▸ **Dataset records**

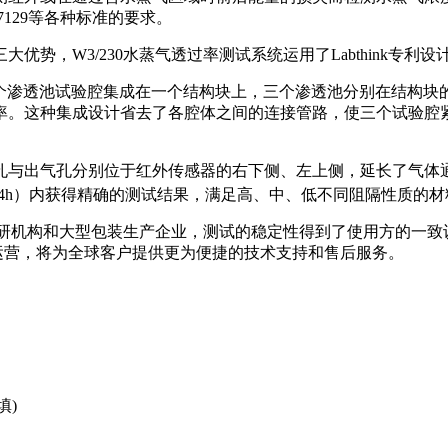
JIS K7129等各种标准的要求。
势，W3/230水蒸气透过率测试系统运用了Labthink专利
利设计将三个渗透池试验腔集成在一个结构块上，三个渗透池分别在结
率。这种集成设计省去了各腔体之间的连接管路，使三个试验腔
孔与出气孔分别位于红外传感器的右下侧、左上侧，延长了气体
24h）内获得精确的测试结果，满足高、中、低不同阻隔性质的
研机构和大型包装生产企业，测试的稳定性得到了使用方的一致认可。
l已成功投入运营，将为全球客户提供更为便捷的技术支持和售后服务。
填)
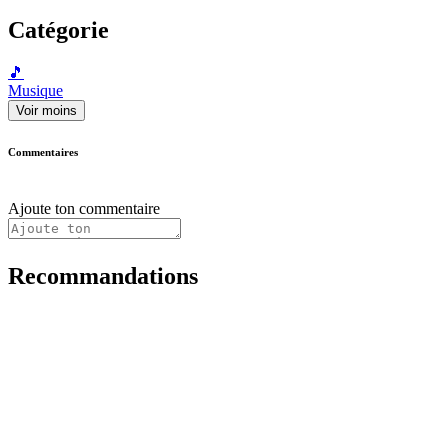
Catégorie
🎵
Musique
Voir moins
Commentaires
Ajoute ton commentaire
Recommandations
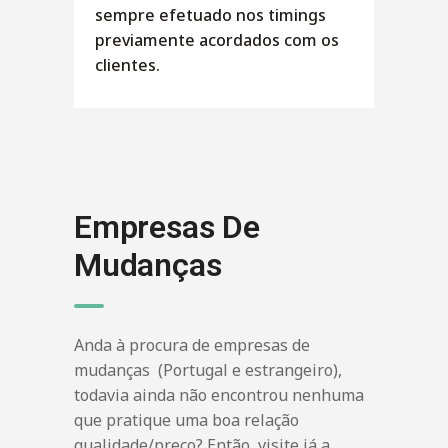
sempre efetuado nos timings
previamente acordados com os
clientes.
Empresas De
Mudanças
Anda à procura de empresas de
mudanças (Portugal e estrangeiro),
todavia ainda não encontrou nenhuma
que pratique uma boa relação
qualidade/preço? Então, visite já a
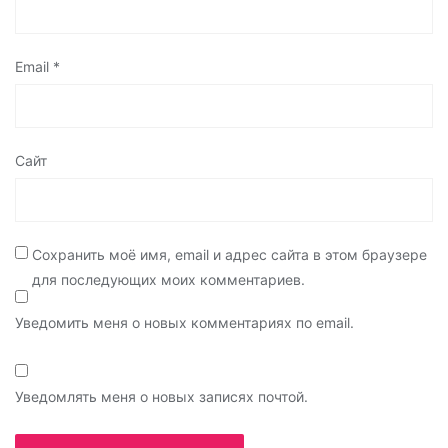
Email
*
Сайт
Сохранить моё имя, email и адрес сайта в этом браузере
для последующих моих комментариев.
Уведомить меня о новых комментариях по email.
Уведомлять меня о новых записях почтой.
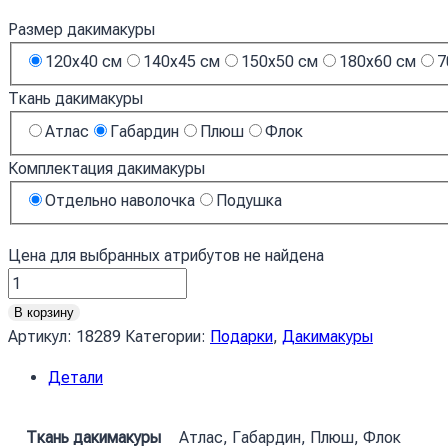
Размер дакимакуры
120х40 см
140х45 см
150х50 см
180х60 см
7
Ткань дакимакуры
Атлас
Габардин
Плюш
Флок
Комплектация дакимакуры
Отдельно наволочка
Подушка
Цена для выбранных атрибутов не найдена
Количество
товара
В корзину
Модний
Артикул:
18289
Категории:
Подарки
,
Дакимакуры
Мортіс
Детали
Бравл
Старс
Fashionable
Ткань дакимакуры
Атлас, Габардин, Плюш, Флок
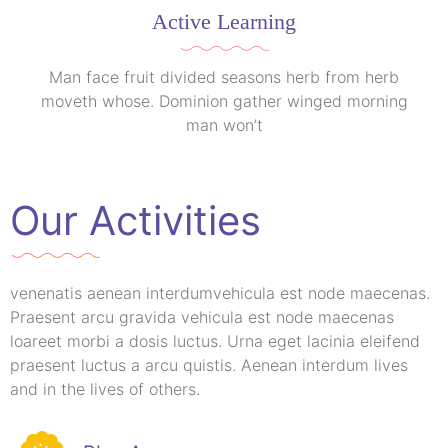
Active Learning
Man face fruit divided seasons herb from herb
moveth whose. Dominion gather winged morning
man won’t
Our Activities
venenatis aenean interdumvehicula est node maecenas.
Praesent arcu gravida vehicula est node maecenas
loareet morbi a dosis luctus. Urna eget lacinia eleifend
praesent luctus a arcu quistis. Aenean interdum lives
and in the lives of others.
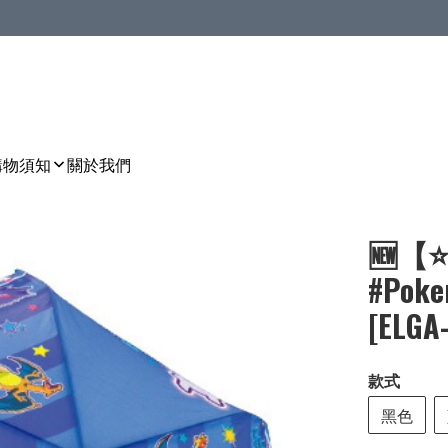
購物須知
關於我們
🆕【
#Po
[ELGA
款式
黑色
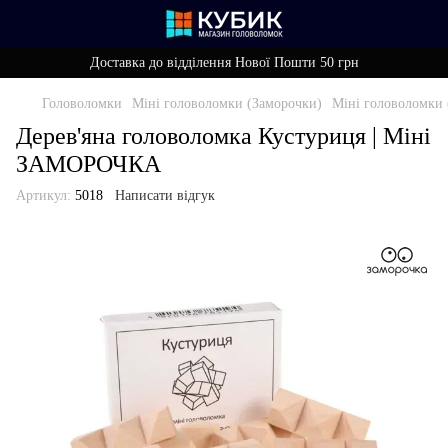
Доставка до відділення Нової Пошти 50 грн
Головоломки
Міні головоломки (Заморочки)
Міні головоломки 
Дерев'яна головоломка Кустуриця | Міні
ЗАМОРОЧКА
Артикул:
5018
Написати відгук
...
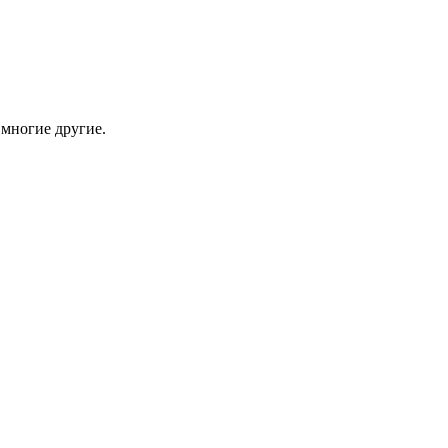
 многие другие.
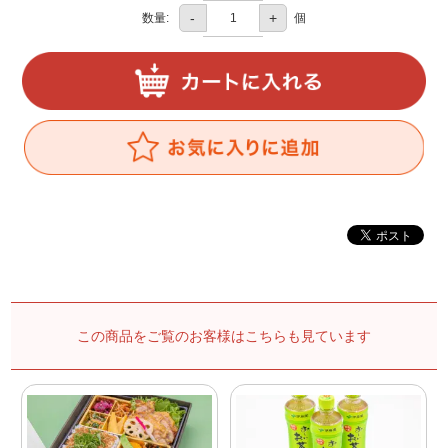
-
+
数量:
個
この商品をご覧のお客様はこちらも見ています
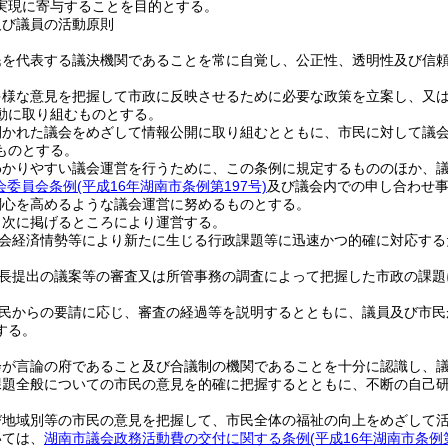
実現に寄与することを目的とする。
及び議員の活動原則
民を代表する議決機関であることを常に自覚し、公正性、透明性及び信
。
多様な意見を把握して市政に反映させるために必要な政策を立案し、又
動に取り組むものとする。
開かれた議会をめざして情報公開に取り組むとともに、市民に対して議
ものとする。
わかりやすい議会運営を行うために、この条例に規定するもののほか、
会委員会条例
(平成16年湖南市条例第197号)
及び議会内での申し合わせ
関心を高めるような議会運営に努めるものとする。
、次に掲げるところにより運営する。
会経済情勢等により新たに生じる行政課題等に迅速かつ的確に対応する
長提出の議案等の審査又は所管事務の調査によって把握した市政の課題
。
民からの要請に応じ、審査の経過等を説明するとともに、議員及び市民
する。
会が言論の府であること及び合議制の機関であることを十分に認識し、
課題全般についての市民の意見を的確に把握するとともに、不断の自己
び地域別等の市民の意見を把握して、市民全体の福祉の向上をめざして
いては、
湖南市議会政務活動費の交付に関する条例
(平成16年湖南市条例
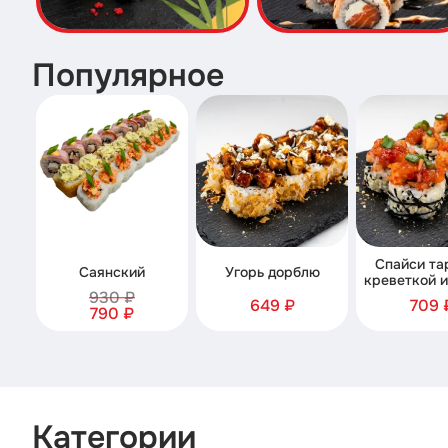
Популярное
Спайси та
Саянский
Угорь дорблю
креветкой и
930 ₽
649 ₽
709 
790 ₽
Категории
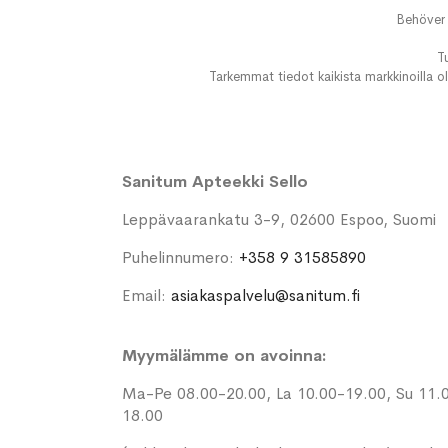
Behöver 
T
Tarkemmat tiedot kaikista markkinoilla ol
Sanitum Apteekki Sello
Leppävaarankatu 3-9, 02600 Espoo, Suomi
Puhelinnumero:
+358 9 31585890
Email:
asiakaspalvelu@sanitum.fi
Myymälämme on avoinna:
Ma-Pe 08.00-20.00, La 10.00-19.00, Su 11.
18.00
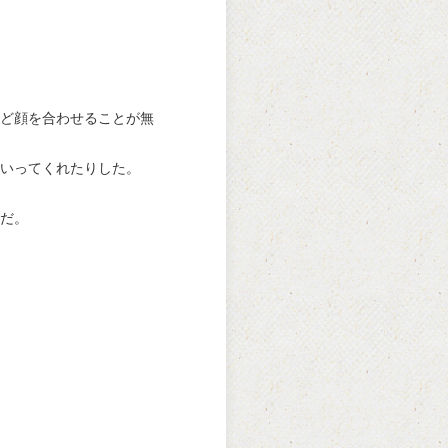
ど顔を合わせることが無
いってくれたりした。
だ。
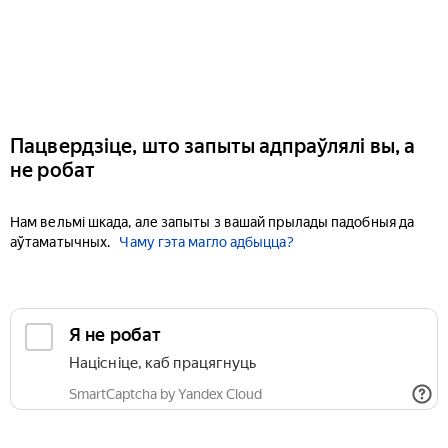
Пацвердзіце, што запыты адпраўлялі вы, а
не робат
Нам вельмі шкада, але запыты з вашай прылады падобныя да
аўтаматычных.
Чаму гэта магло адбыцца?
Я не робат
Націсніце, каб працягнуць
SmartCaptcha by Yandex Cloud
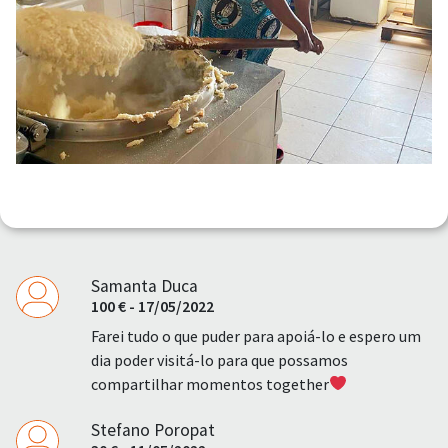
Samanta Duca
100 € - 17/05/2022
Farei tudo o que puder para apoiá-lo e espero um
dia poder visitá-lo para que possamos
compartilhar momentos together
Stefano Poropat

▸ **What needs to be done**
Lines above containing "maecenas": give their number only.

▸ **Task solution**
2